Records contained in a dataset
=-=-=-=-=
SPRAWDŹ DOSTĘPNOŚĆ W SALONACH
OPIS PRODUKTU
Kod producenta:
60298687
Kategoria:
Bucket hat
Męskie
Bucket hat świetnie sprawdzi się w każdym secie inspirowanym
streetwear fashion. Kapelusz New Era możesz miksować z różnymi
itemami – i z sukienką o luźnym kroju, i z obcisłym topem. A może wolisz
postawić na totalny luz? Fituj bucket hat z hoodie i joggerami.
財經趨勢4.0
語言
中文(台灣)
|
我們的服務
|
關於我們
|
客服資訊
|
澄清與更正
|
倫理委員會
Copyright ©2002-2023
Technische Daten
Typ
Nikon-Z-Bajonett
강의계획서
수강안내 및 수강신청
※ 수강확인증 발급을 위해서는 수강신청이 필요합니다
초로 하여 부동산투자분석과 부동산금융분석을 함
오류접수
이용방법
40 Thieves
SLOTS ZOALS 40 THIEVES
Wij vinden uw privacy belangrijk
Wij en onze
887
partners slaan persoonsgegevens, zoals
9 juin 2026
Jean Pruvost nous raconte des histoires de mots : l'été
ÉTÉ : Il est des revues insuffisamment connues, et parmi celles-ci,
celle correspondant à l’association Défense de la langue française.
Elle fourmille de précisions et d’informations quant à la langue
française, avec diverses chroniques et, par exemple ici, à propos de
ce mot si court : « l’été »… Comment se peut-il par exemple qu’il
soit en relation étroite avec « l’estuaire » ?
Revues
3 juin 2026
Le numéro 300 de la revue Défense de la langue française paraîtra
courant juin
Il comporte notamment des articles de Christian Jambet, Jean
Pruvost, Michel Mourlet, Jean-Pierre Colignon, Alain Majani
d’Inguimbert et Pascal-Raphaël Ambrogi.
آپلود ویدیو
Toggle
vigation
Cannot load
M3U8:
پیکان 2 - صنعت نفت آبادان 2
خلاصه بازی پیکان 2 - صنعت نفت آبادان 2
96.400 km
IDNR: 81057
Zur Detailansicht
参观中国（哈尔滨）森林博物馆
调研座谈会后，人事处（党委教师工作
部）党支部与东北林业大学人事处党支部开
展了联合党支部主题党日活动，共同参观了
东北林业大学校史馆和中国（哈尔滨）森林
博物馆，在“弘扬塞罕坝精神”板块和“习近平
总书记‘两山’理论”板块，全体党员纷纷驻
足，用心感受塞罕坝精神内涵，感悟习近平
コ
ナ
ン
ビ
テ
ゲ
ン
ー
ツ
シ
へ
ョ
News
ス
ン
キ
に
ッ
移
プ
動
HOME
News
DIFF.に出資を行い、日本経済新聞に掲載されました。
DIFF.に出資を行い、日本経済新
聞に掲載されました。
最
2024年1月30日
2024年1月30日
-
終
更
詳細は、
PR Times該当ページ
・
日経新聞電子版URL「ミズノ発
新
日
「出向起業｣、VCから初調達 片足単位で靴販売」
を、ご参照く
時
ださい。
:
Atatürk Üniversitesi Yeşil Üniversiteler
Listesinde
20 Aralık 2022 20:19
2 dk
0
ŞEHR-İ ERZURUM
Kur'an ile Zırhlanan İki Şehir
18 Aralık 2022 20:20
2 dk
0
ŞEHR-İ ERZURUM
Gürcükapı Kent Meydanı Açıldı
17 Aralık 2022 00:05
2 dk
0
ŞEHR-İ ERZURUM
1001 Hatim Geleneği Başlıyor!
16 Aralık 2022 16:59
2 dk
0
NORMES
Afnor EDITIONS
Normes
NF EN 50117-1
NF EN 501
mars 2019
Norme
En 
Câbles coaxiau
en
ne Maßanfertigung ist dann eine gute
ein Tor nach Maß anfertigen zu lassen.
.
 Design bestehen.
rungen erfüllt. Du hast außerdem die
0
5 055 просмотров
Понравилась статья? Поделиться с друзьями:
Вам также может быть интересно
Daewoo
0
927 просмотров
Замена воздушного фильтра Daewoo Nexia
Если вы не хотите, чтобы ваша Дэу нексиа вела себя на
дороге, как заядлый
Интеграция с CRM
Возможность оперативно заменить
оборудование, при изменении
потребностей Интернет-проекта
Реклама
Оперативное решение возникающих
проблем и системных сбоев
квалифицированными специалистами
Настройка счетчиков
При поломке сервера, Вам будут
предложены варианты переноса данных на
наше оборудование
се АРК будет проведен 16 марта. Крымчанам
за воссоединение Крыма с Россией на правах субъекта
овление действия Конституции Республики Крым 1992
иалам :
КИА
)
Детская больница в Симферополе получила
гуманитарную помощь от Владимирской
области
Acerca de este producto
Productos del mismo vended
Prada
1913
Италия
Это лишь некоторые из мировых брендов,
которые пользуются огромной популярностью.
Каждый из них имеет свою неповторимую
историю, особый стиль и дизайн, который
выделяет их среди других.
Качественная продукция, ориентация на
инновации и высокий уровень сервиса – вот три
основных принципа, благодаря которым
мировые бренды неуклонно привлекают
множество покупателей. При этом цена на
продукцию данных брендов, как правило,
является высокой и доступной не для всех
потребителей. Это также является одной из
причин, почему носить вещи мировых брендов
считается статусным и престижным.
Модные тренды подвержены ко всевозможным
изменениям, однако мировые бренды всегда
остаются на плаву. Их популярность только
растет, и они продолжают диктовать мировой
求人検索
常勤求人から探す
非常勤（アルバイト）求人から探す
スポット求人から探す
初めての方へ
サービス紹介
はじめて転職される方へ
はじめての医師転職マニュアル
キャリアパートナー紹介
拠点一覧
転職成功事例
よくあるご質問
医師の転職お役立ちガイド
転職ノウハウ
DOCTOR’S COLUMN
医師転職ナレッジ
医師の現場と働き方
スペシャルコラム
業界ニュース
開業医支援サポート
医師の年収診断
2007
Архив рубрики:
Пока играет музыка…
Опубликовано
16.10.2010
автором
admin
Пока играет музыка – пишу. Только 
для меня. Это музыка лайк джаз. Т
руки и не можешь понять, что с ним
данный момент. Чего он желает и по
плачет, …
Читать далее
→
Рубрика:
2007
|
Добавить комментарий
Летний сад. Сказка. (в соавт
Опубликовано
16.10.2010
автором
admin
=-=-=-=-=
Required work:
Scan the lines above for the word "avec", then copy each line that has it.

Response:
française, avec diverses chroniques et, par exemple ici, à propos de
soit en relation étroite avec « l’estuaire » ?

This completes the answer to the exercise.